《桑干河文学》(第69期)

身体与意志的极限博弈
——记太原马拉松
文/孟志勇(山西)
马拉松的公平,镌刻在迎泽大街的金色晨光里——同一条赛道,同一个距离,不问身份与过往,只以每一步的坚持论英雄。这次我以业余跑者的身份站在起点时,初秋的风掠过五一广场的人潮,梧桐叶沙沙作响,似是这座古城为4万名跑者奏响序章。四枪发令的鸣笛次第响起,我随人流汇入赛道,开启了这场与太原、与自我的双向奔赴。体会到在历史里奔跑,在汾河边呼吸的意义。

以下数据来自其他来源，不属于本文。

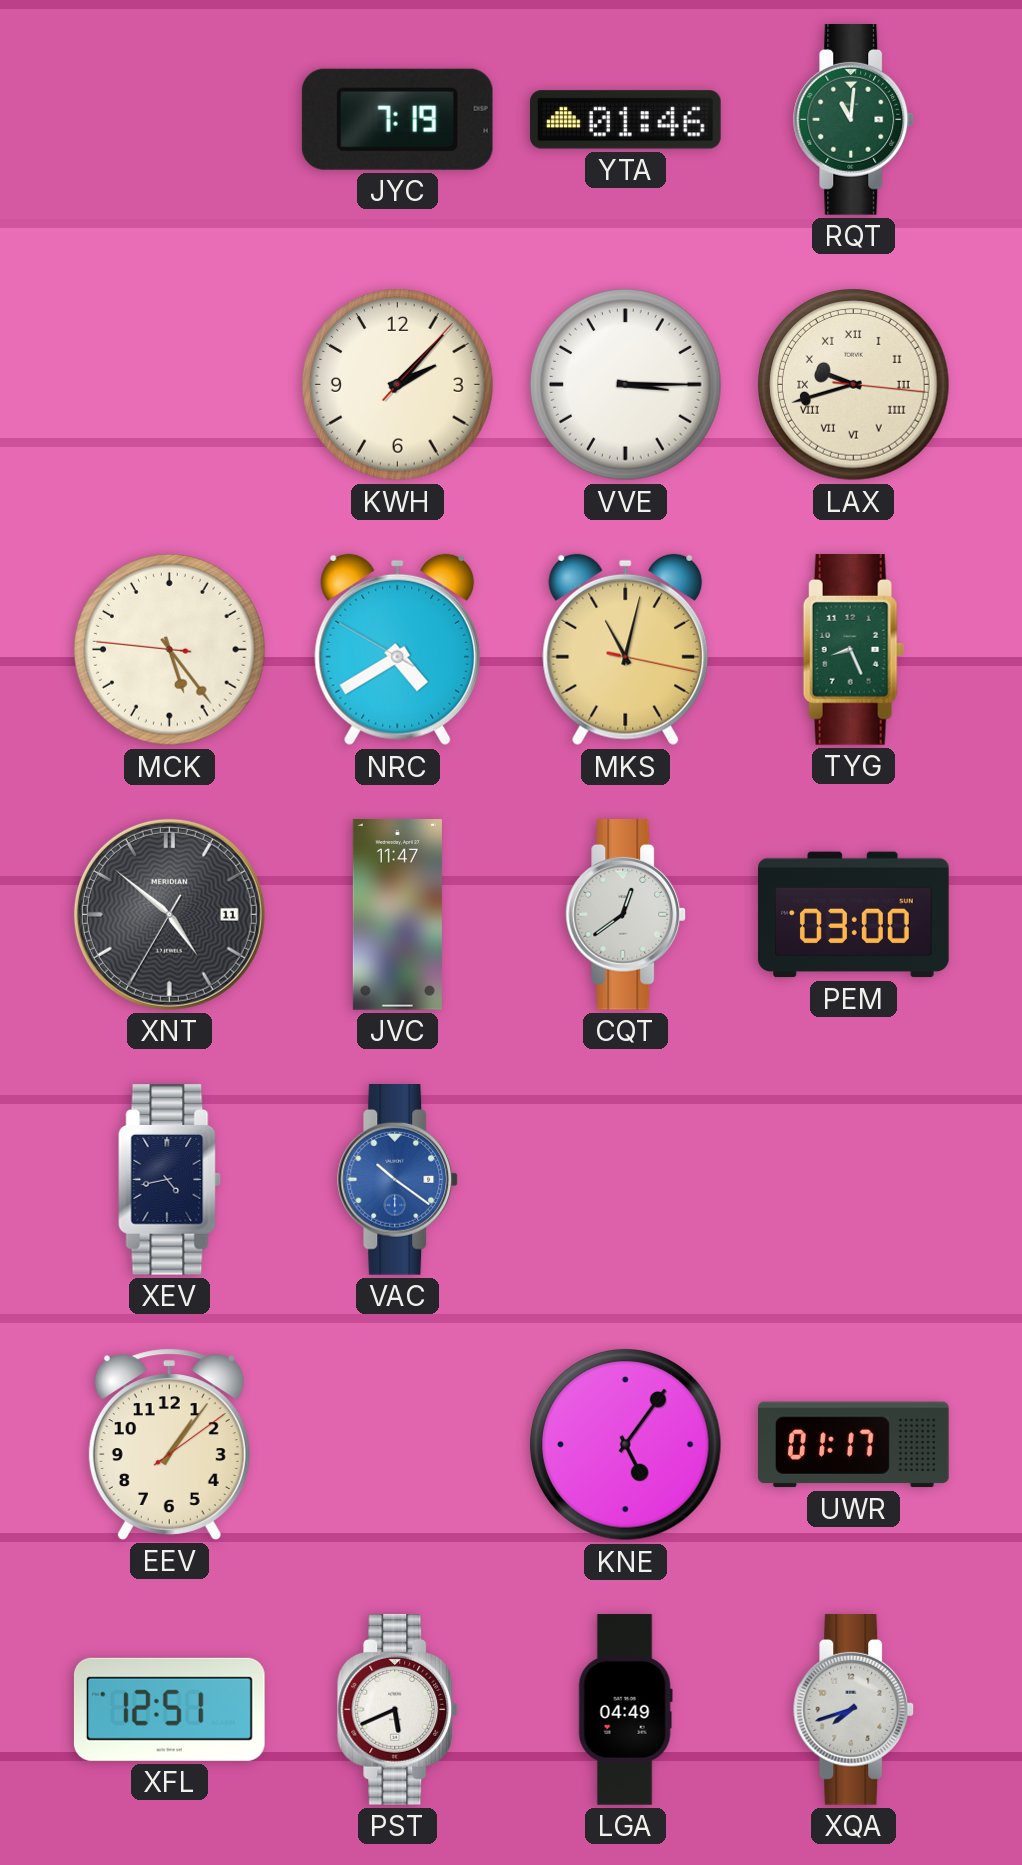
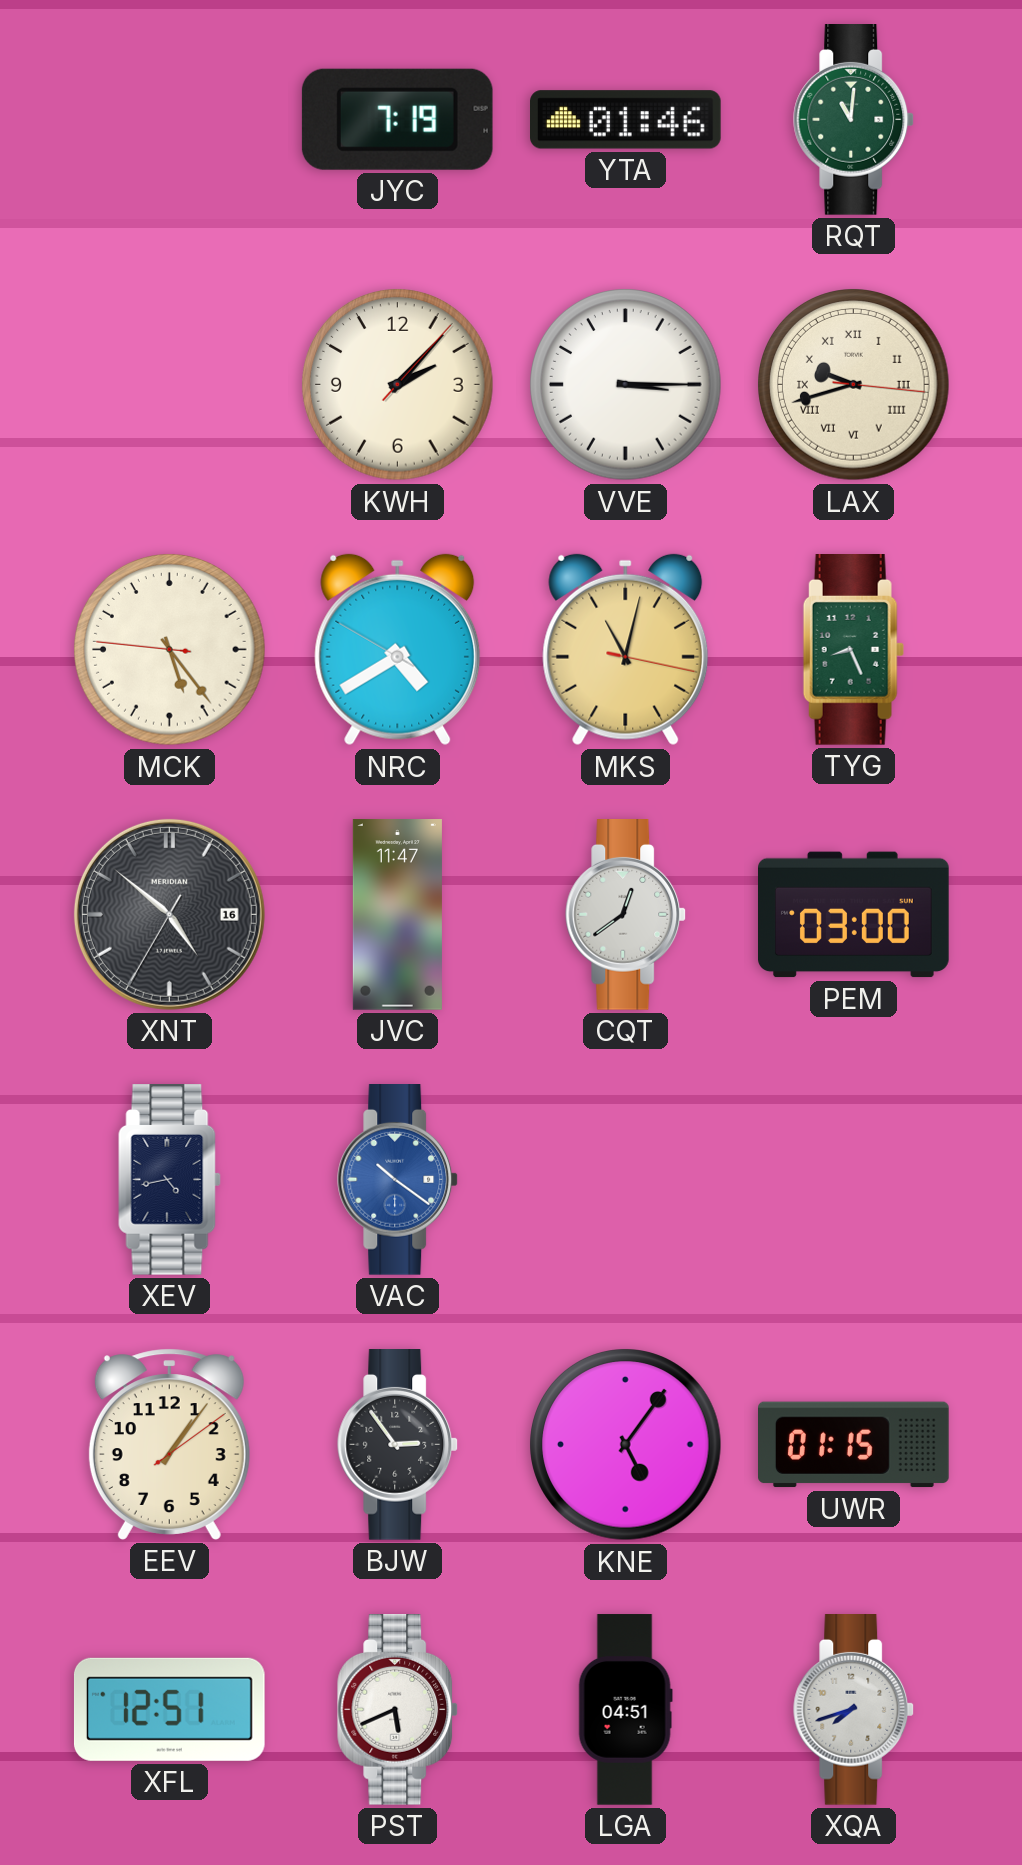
XNT date: 11 -> 16
BJW: none -> 2:54
UWR: 01:17 -> 01:15
LGA: 04:49 -> 04:51
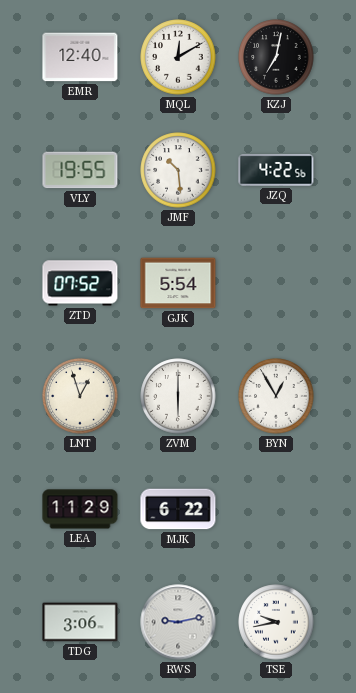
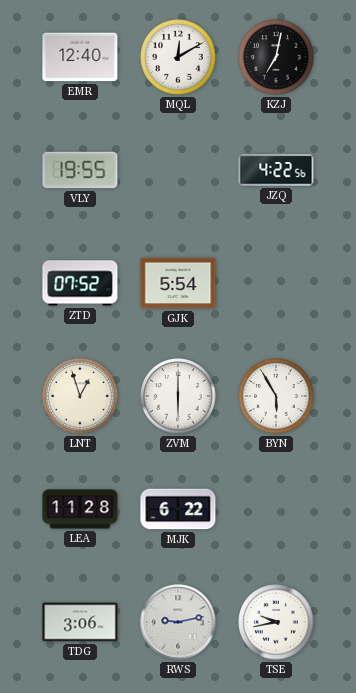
JMF: 10:29 -> none
BYN: 12:55 -> 5:55
LEA: 11:29 -> 11:28
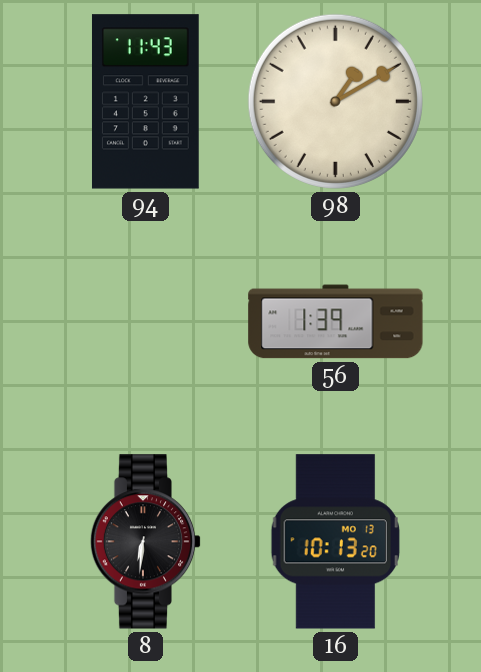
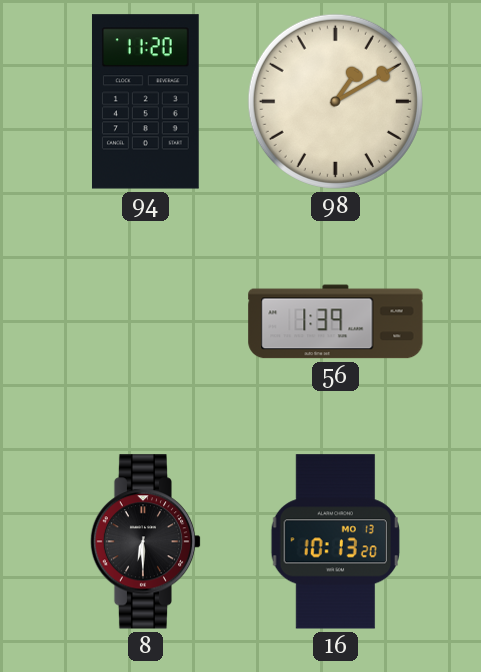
94: 11:43 -> 11:20
8: 6:31 -> 6:30
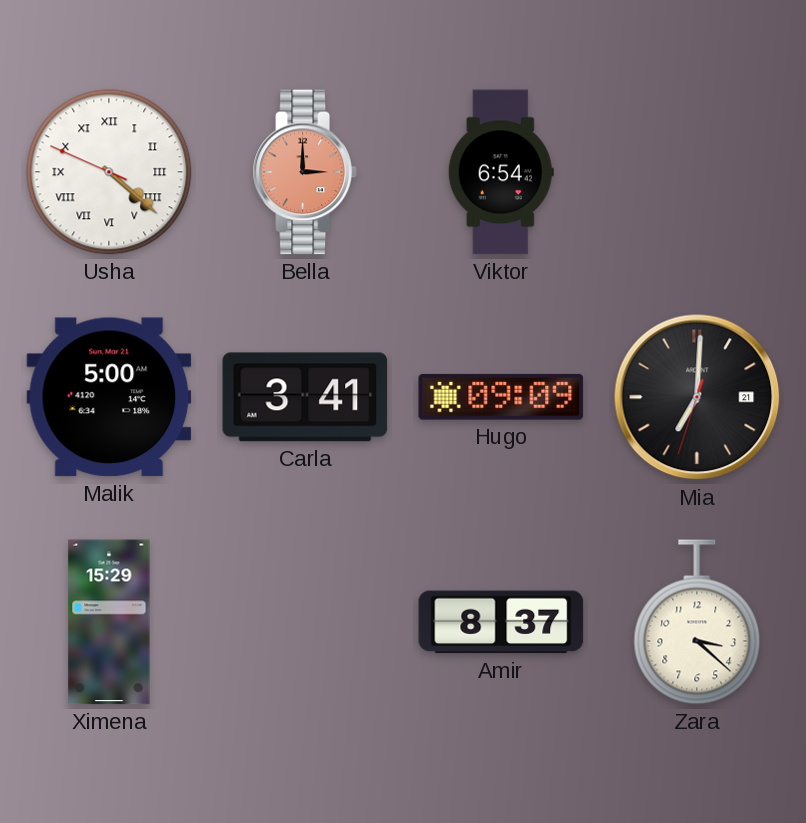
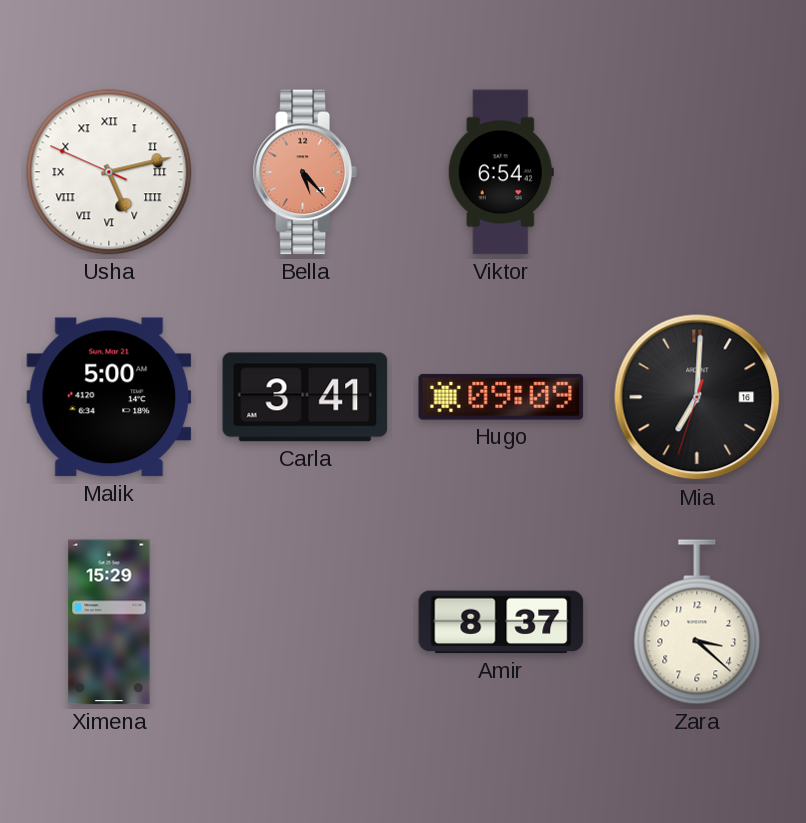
Usha: 4:21 -> 5:12
Bella: 3:00 -> 5:23
Mia date: 21 -> 16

迎泽大街的金色栏杆在晨光里泛着温润光泽,与飘扬的红旗交织成流动的诗行。天龙大厦楼下,我们公司啦啦队的呐喊声穿透晨雾,唤醒清晨的朦胧,“战马能量补给站”的红色棚顶下,队友递来战马饮料时,指尖的微凉里裹着清晨的热忱。还有好多锣鼓队,啦啦队,加油呐喊、击掌助威。汾河岸边的大爷大妈操着地道方言喊“后生,往前冲”,摄影队蹲在杨树林边,镜头追着跑者的身影,每一次快门声都是无声的助威。早听人说马拉松的赛道总会有一种无形的力量,在催你奋进的同时,也给予温暖与感动。
跑到15公里处,小腿的酸胀感在处陡然攀升,肌肉的紧绷像根越收越紧的弦。有人开始放缓脚步步行,有人按住膝盖大口喘息,甚至有人选择了收容车。而我居高不下的心率,越来越慢的配速,身体已想要放弃,内心却想要坚持。机械地迈动双腿,意识却已在“放弃”与“坚持”间挣扎。最终,那句“自己选的路,拼到终点才算数”的默念占了上风,我咬着牙调整呼吸,任风掠过发梢,把酸胀感暂时抛在身后。
21公里近在眼前,却异常艰难,四分之一的路程,思考的整个人生,当看到84岁的大爷,成了我最后的“引路人”。他第14次征战太马的故事,像递来的巧克力一样充满力量。我们并肩冲向终点时,汗滴早已模糊了视线,却清晰地看见他眼中的坚毅——原来马拉松从不是年轻的专利,更无关速度的较量。冲过终点的刹那,没有预想的狂喜,只有一种近乎平静的释然:原来战胜自我,是与身体的疲惫握手言和,是在内心的挣扎里找到前进的锚点。
从前总以为马拉松的意义是“刷新成绩的数字游戏”,跑完太马才懂,真正的奔跑是一场“与自我的和解仪式”。在放弃与坚持的拉扯中,在陌生鼓励与自我较劲的平衡里,韧性与耐力最终成了最耀眼的勋章。
若问初跑者何为真谛?不过是“科学备赛的循序渐进,与赛场坚持的永不言弃”。太马的赛道终将落幕,但“重在参与,贵在坚持”的信念,会在每一次起跑前点燃新的热忱——致敬所有在奔跑中与自我对话的灵魂,也致敬这场让城市与跑者双向奔赴的太马之约。